Our findings also have implications for interventions to improve adherence among Black men with HIV. Insufficient attention to cultural factors may be contributing to the lack of success in some adherence interventions. To our knowledge, no randomized controlled intervention trial has been published that addresses culturally relevant constructs such as discrimination to improve adherence among Black men who have sex with men. Randomized controlled trials of adherence interventions that address the full range of discrimination-related stressors in African–Americans’ lives are critical for improving adherence levels. Interventions that fail to openly address the causes of stigma are unlikely to meet African–Americans’ unique cultural needs and thus may be ineffective.

Interpretation of our results must be considered through the lens of potential limitations.
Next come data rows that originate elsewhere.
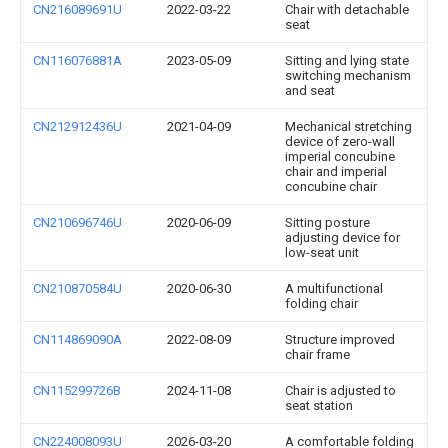
CN216089691U
2022-03-22
Chair with detachable
seat
CN116076881A
2023-05-09
Sitting and lying state
switching mechanism
and seat
CN212912436U
2021-04-09
Mechanical stretching
device of zero-wall
imperial concubine
chair and imperial
concubine chair
CN210696746U
2020-06-09
Sitting posture
adjusting device for
low-seat unit
CN210870584U
2020-06-30
A multifunctional
folding chair
CN114869090A
2022-08-09
Structure improved
chair frame
CN115299726B
2024-11-08
Chair is adjusted to
seat station
CN224008093U
2026-03-20
A comfortable folding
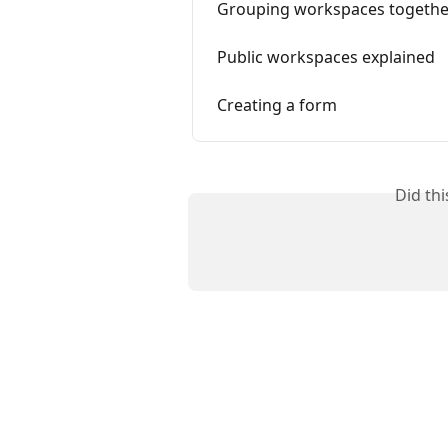
Grouping workspaces togethe
Public workspaces explained
Creating a form
Did th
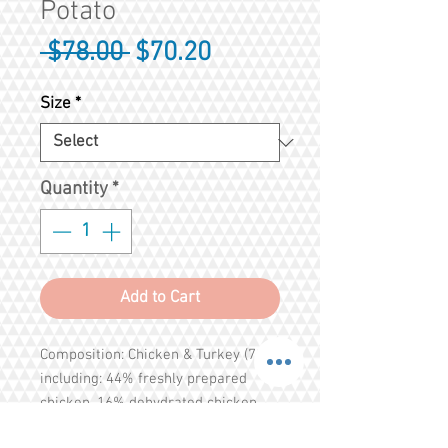
Potato
Regular
Sale
 $78.00 
$70.20
Price
Price
Size
*
Quantity
*
Add to Cart
Composition: Chicken & Turkey (70%
including: 44% freshly prepared
chicken, 16% dehydrated chicken,
6% freshly prepared turkey, 3%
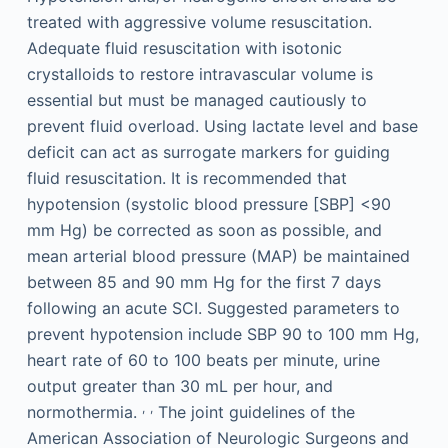
treated with aggressive volume resuscitation.
Adequate fluid resuscitation with isotonic
crystalloids to restore intravascular volume is
essential but must be managed cautiously to
prevent fluid overload. Using lactate level and base
deficit can act as surrogate markers for guiding
fluid resuscitation. It is recommended that
hypotension (systolic blood pressure [SBP] <90
mm Hg) be corrected as soon as possible, and
mean arterial blood pressure (MAP) be maintained
between 85 and 90 mm Hg for the first 7 days
following an acute SCI. Suggested parameters to
prevent hypotension include SBP 90 to 100 mm Hg,
heart rate of 60 to 100 beats per minute, urine
output greater than 30 mL per hour, and
,
,
normothermia.
The joint guidelines of the
American Association of Neurologic Surgeons and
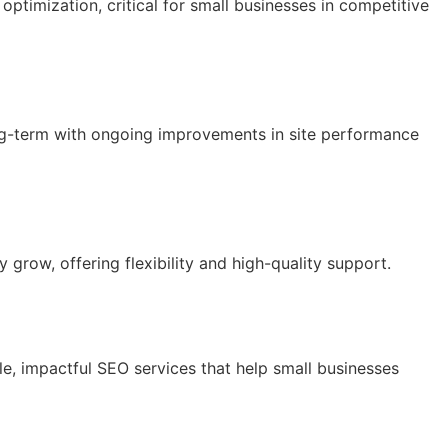
ptimization, critical for small businesses in competitive
ong-term with ongoing improvements in site performance
 grow, offering flexibility and high-quality support.
e, impactful SEO services that help small businesses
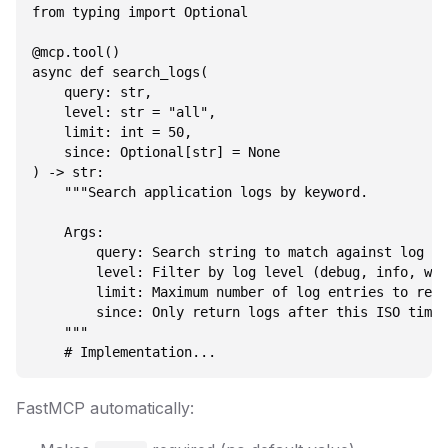
from typing import Optional

@mcp.tool()

async def search_logs(

    query: str,

    level: str = "all",

    limit: int = 50,

    since: Optional[str] = None

) -> str:

    """Search application logs by keyword.

    Args:

        query: Search string to match against log me
        level: Filter by log level (debug, info, war
        limit: Maximum number of log entries to retu
        since: Only return logs after this ISO times
    """

FastMCP automatically:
We recruited a convenience sample, and results may not reflect the experiences of the population of HIV-positive African–American men in the USA. Discrimination was perceived rather than objectively observed, and thus reports of discrimination or attributions of unfair treatment to HIV-serostatus, race/ethnicity, or sexual orientation may not be accurate. However, our focus is primarily on perceptions of unfair treatment, which, regardless of validity, act as stressors with important consequences for health behavior and health outcomes. In addition, results indicated worse adherence over time, which may be a reflection of a natural waning of adherence that has been observed in other studies [49], or alternately may be indicative of assessment reactivity. Nevertheless, the correlation between discrimination and nonadherence was maintained throughout the study period, suggesting that the measurement may have affected the absolute level of adherence, but not its relationship with discrimination.

Another limitation is related to potential measurement error. Correlations among the Multiple Discrimination Scale subscales were high, possibly due to response bias: the subscales used nearly identical item wording and shared the same response scales. Although measurement error may be a factor in similar responses across subscales, the overall pattern of results suggests that participants’ responses reflected their actual experiences. For example, the results of the present analysis and prior research (Bogart et al., Discrimination and health among HIV-positive black men who have sex with men, under review) indicate that the different Multiple Discrimination Scale subscales have unique relationships with outcomes related to health behavior and health outcomes. These data suggest that each discrimination subscale measures a distinct discrimination construct that does not overlap with the other discrimination subscales.

In sum, previous literature shows reliable relationships between discrimination and health behavior. However, most prior work has focused on one stigma at a time rather than multiple co-occurring stigmas. Using nonadherence as an example, the present data demonstrate that, for African–American men with HIV, consideration of the context of race-related stigma is critical for understanding the effects of discrimination on health behavior.